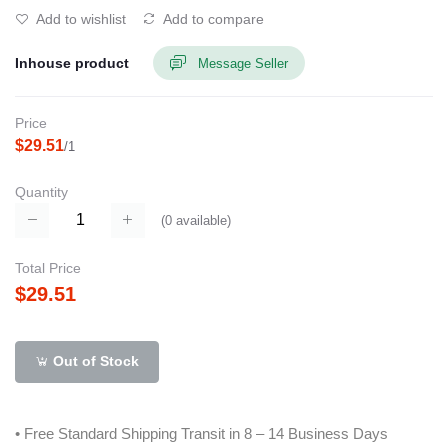
Add to wishlist
Add to compare
Inhouse product
Message Seller
Price
$29.51
/1
Quantity
(
0
available)
Total Price
$29.51
Out of Stock
• Free Standard Shipping Transit in 8 – 14 Business Days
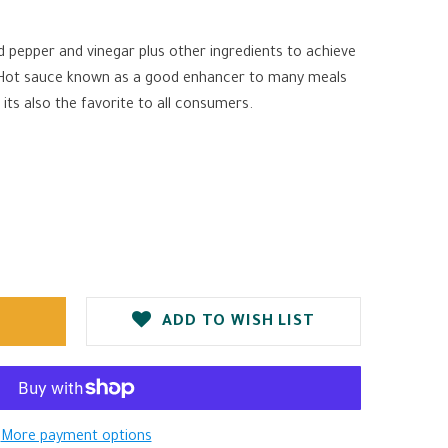
 pepper and vinegar plus other ingredients to achieve
 Hot sauce known as a good enhancer to many meals
 its also the favorite to all consumers.
ADD TO WISH LIST
More payment options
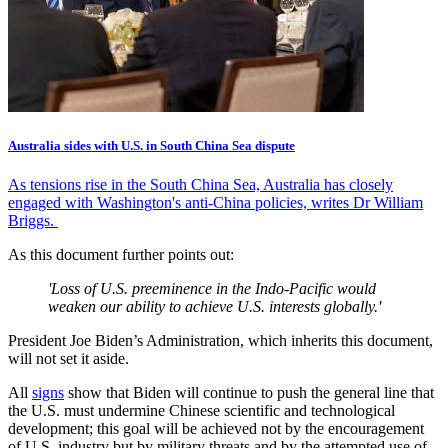
Australia sides with U.S. in South China Sea dispute
As tensions rise in the South China Sea, Australia has closely
engaged with Washington's anti-China policies, writes Dr William
Briggs.
As this document further points out:
'Loss of U.S. preeminence in the Indo-Pacific would
weaken our ability to achieve U.S. interests globally.'
President Joe Biden’s Administration, which inherits this document,
will not set it aside.
All
signs
show that Biden will continue to push the general line that
the U.S. must undermine Chinese scientific and technological
development; this goal will be achieved not by the encouragement
of U.S. industry but by military threats and by the attempted use of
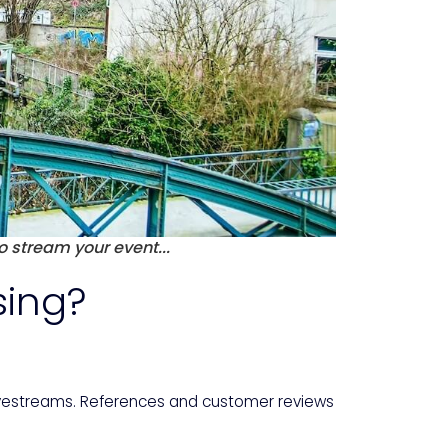
o stream your event...
sing?
livestreams. References and customer reviews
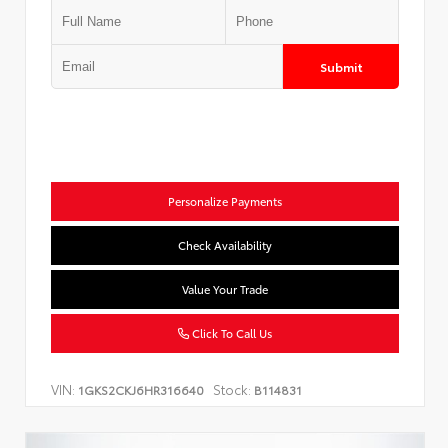
Submit
Personalize Payments
Check Availability
Value Your Trade
Click To Call Us
VIN:
Stock:
1GKS2CKJ6HR316640
B114831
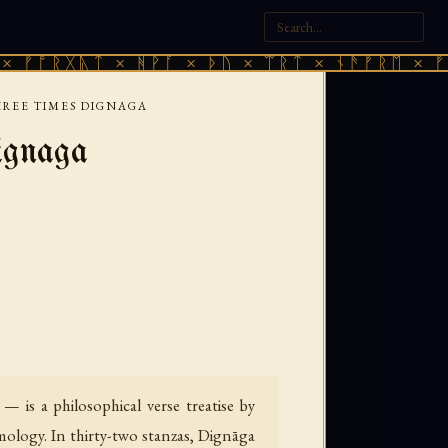
ᚷᚣᛏ × ᚻᚹᚪ × ᚦᚢ × ᛠᚱᛏ × ᚾᚫᚠᚱᛖ × ᚠᚩᚱᚷᚣᛏ
HREE TIMES DIGNAGA
ignaga
 is a philosophical verse treatise by
mology. In thirty-two stanzas, Dignāga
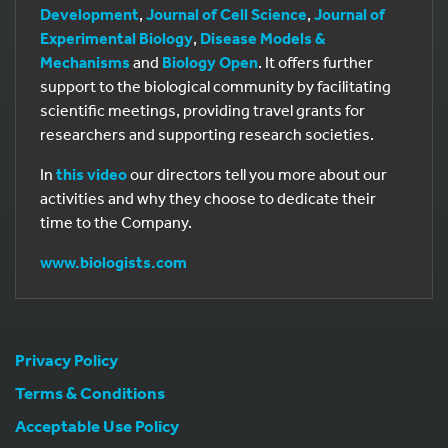
Development
,
Journal of Cell Science
,
Journal of
Experimental Biology
,
Disease Models &
Mechanisms
and
Biology Open
. It offers further
support to the biological community by facilitating
scientific meetings, providing travel grants for
researchers and supporting research societies.
In
this video
our directors tell you more about our
activities and why they choose to dedicate their
time to the Company.
www.biologists.com
Privacy Policy
Terms & Conditions
Acceptable Use Policy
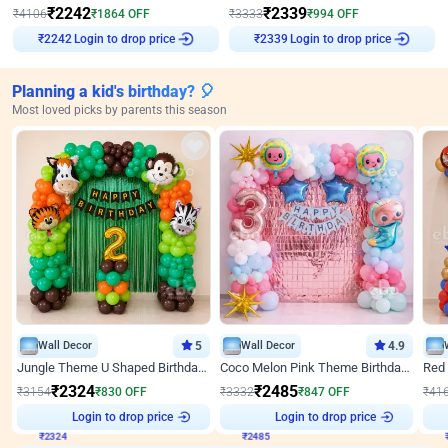
₹
2242
₹
2339
₹
4106
₹
1864
OFF
₹
3333
₹
994
OFF
Login to drop price
Login to drop price
₹
2242
₹
2339
Planning a kid's birthday? 🎈
Most loved picks by parents this season
Wall Decor
5
Wall Decor
4.9
Jungle Theme U Shaped Birthday Decor
Coco Melon Pink Theme Birthday Balloon Decor
₹
2324
₹
2485
₹
3154
₹
830
OFF
₹
3332
₹
847
OFF
₹
41
₹
2324
Login to drop price
₹
2485
Login to drop price
₹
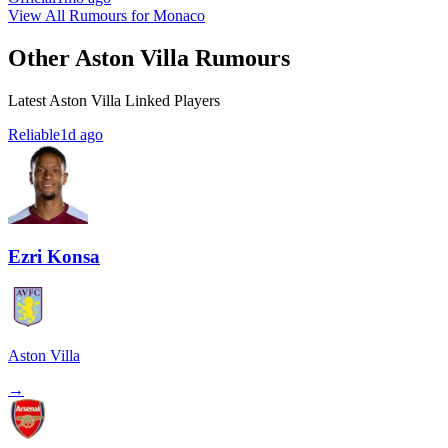
View All Rumours for Monaco
Other Aston Villa Rumours
Latest Aston Villa Linked Players
Reliable
1d ago
Ezri Konsa
Aston Villa
→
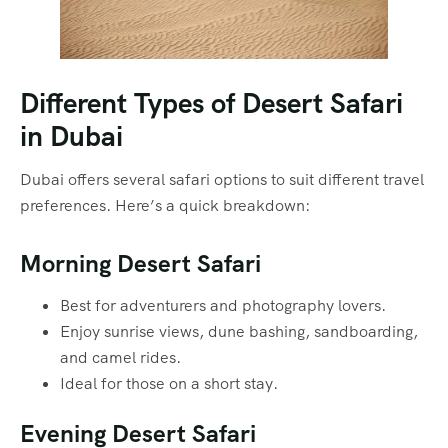
Different Types of Desert Safari
in Dubai
Dubai offers several safari options to suit different travel
preferences. Here’s a quick breakdown:
Morning Desert Safari
Best for adventurers and photography lovers.
Enjoy sunrise views, dune bashing, sandboarding,
and camel rides.
Ideal for those on a short stay.
Evening Desert Safari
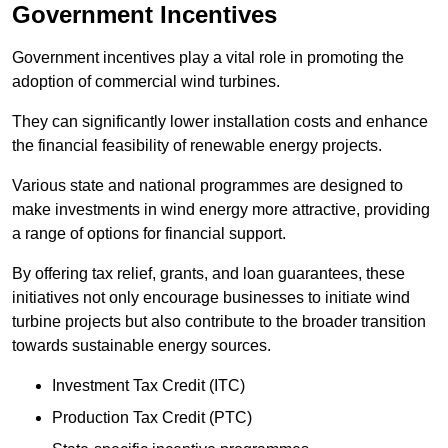
Government Incentives
Government incentives play a vital role in promoting the
adoption of commercial wind turbines.
They can significantly lower installation costs and enhance
the financial feasibility of renewable energy projects.
Various state and national programmes are designed to
make investments in wind energy more attractive, providing
a range of options for financial support.
By offering tax relief, grants, and loan guarantees, these
initiatives not only encourage businesses to initiate wind
turbine projects but also contribute to the broader transition
towards sustainable energy sources.
Investment Tax Credit (ITC)
Production Tax Credit (PTC)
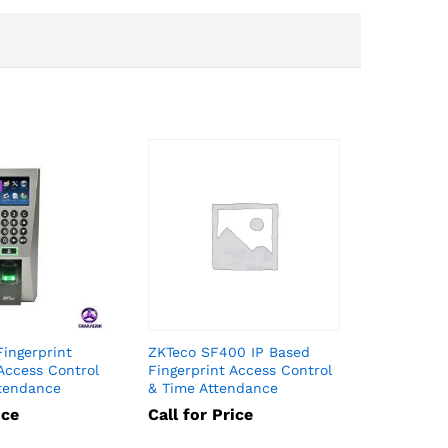
Fingerprint
ZKTeco SF400 IP Based
Access Control
Fingerprint Access Control
tendance
& Time Attendance
ice
Call for Price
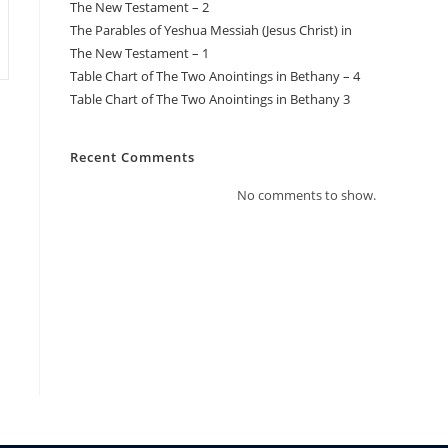
The New Testament – 2
The Parables of Yeshua Messiah (Jesus Christ) in
The New Testament – 1
Table Chart of The Two Anointings in Bethany – 4
Table Chart of The Two Anointings in Bethany 3
Recent Comments
No comments to show.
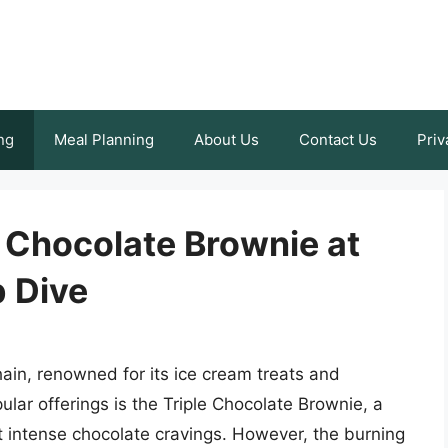
ng
Meal Planning
About Us
Contact Us
Priv
 Chocolate Brownie at
 Dive
ain, renowned for its ice cream treats and
lar offerings is the Triple Chocolate Brownie, a
t intense chocolate cravings. However, the burning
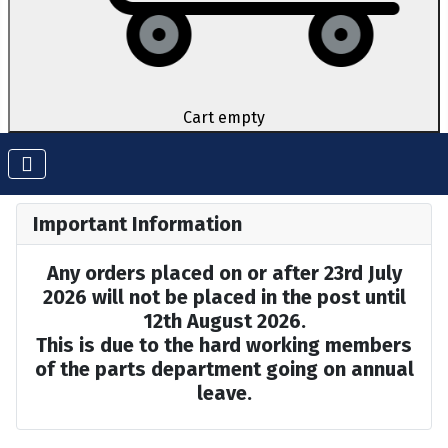
Cart empty
Important Information
Any orders placed on or after 23rd July
2026 will not be placed in the post until
12th August 2026.
This is due to the hard working members
of the parts department going on annual
leave.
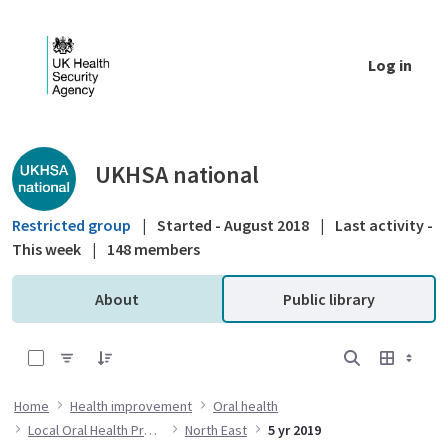
Skip to Main Content
Log in
Public library - UKHSA national
UKHSA national
Restricted group
|
Started - August 2018
|
Last activity -
This week
|
148 members
About
Public library
0 of 12 Items Selected
Home
Health improvement
Oral health
Local Oral Health Profiles
North East
5 yr 2019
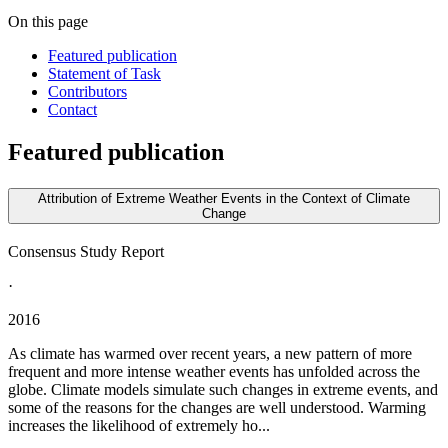
On this page
Featured publication
Statement of Task
Contributors
Contact
Featured publication
Attribution of Extreme Weather Events in the Context of Climate
Change
Consensus Study Report
·
2016
As climate has warmed over recent years, a new pattern of more
frequent and more intense weather events has unfolded across the
globe. Climate models simulate such changes in extreme events, and
some of the reasons for the changes are well understood. Warming
increases the likelihood of extremely ho...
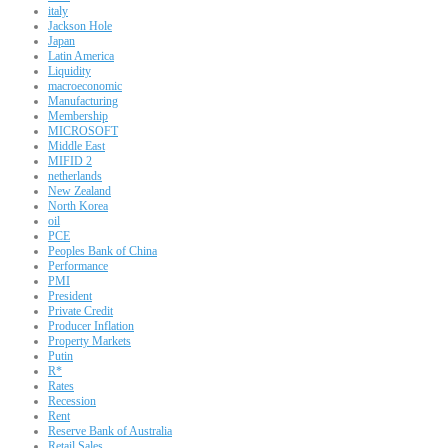
italy
Jackson Hole
Japan
Latin America
Liquidity
macroeconomic
Manufacturing
Membership
MICROSOFT
Middle East
MIFID 2
netherlands
New Zealand
North Korea
oil
PCE
Peoples Bank of China
Performance
PMI
President
Private Credit
Producer Inflation
Property Markets
Putin
R*
Rates
Recession
Rent
Reserve Bank of Australia
Retail Sales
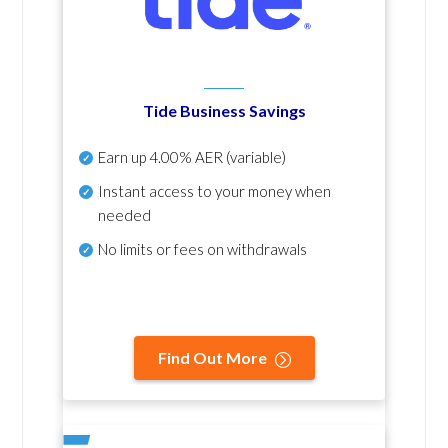
Tide Business Savings
Earn up
4.00% AER
(variable)
Instant access to your money when
needed
No
limits or fees on withdrawals
Find Out More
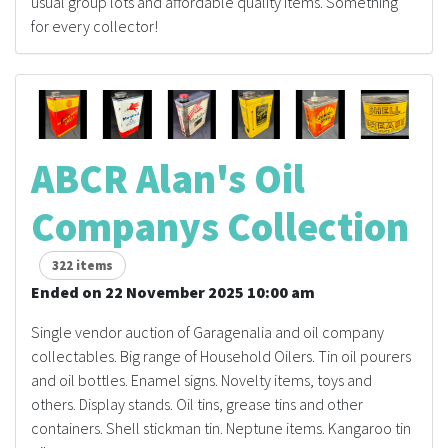
usual group lots and affordable quality items. Something
for every collector!
ABCR Alan's Oil
Companys Collection
322 items
Ended on 22 November 2025 10:00 am
Single vendor auction of Garagenalia and oil company
collectables. Big range of Household Oilers. Tin oil pourers
and oil bottles. Enamel signs. Novelty items, toys and
others. Display stands. Oil tins, grease tins and other
containers. Shell stickman tin. Neptune items. Kangaroo tin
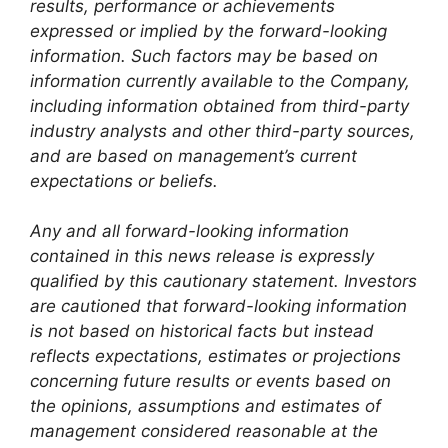
results, performance or achievements
expressed or implied by the forward-looking
information. Such factors may be based on
information currently available to the Company,
including information obtained from third-party
industry analysts and other third-party sources,
and are based on management’s current
expectations or beliefs.
Any and all forward-looking information
contained in this news release is expressly
qualified by this cautionary statement. Investors
are cautioned that forward-looking information
is not based on historical facts but instead
reflects expectations, estimates or projections
concerning future results or events based on
the opinions, assumptions and estimates of
management considered reasonable at the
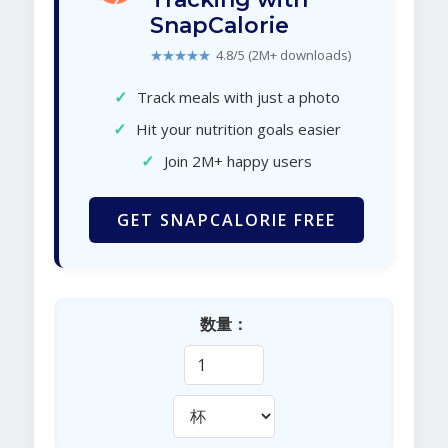
SnapCalorie
★★★★★
4.8/5 (2M+ downloads)
✓
Track meals with just a photo
✓
Hit your nutrition goals easier
✓
Join 2M+ happy users
GET SNAPCALORIE FREE
数量：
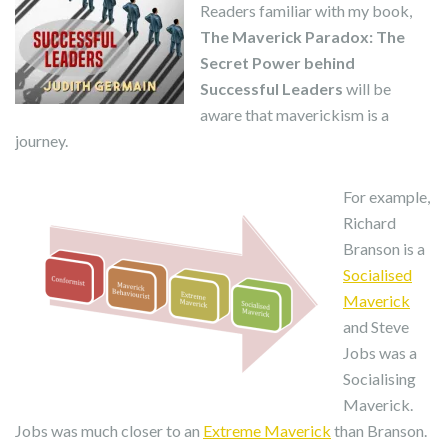
Readers familiar with my book,
The Maverick Paradox: The
Secret Power behind
Successful Leaders
will be
aware that maverickism is a
journey.
For example,
Richard
Branson is a
Socialised
Maverick
and Steve
Jobs was a
Socialising
Maverick.
Jobs was much closer to an
Extreme Maverick
than Branson.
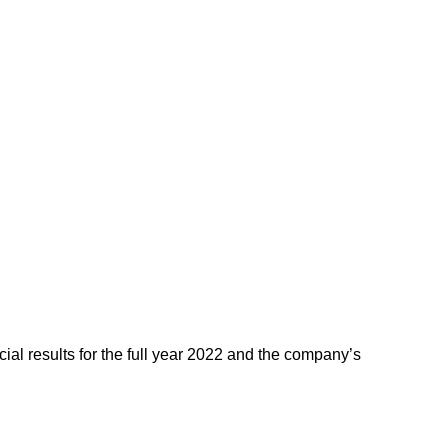
ial results for the full year 2022 and the company’s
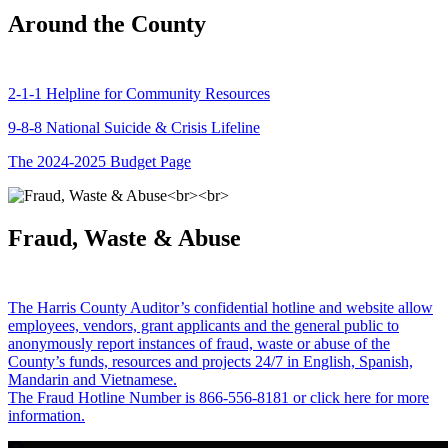
Around the County
2-1-1 Helpline for Community Resources
9-8-8 National Suicide & Crisis Lifeline
The 2024-2025 Budget Page
Fraud, Waste & Abuse
The Harris County Auditor’s confidential hotline and website allow
employees, vendors, grant applicants and the general public to
anonymously report instances of fraud, waste or abuse of the
County’s funds, resources and projects 24/7 in English, Spanish,
Mandarin and Vietnamese.
The Fraud Hotline Number is 866-556-8181 or click here for more
information.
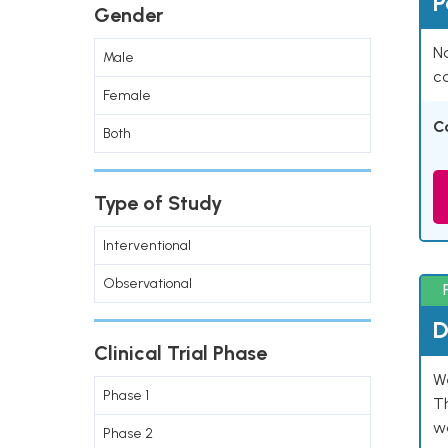
P
Gender
Na
Male
co
Female
C
Both
Type of Study
Interventional
Observational
D
Clinical Trial Phase
W
Phase 1
T
w
Phase 2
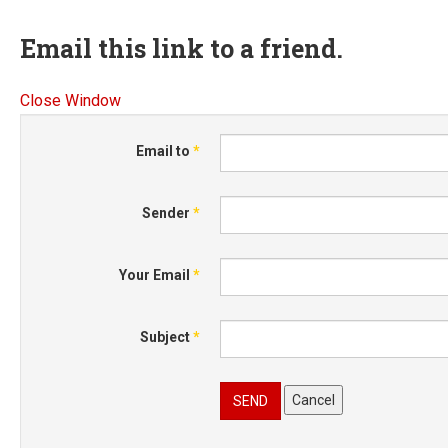
Email this link to a friend.
Close Window
Email to
*
Sender
*
Your Email
*
Subject
*
Cancel
SEND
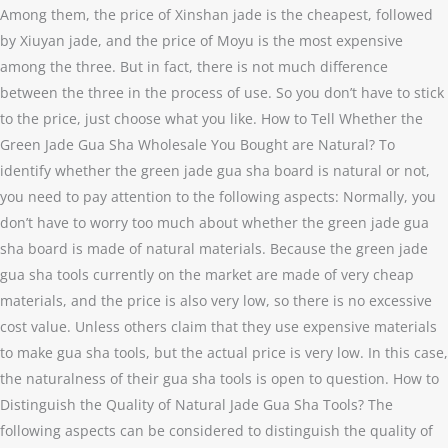
Among them, the price of Xinshan jade is the cheapest, followed
by Xiuyan jade, and the price of Moyu is the most expensive
among the three. But in fact, there is not much difference
between the three in the process of use. So you don’t have to stick
to the price, just choose what you like. How to Tell Whether the
Green Jade Gua Sha Wholesale You Bought are Natural? To
identify whether the green jade gua sha board is natural or not,
you need to pay attention to the following aspects: Normally, you
don’t have to worry too much about whether the green jade gua
sha board is made of natural materials. Because the green jade
gua sha tools currently on the market are made of very cheap
materials, and the price is also very low, so there is no excessive
cost value. Unless others claim that they use expensive materials
to make gua sha tools, but the actual price is very low. In this case,
the naturalness of their gua sha tools is open to question. How to
Distinguish the Quality of Natural Jade Gua Sha Tools? The
following aspects can be considered to distinguish the quality of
- - - -
◆ What to do
Return each line of the material in which the string "travel" can be found.

◆ Answer below
scientific meetings, providing travel grants for
Dubai offers several safari options to suit different travel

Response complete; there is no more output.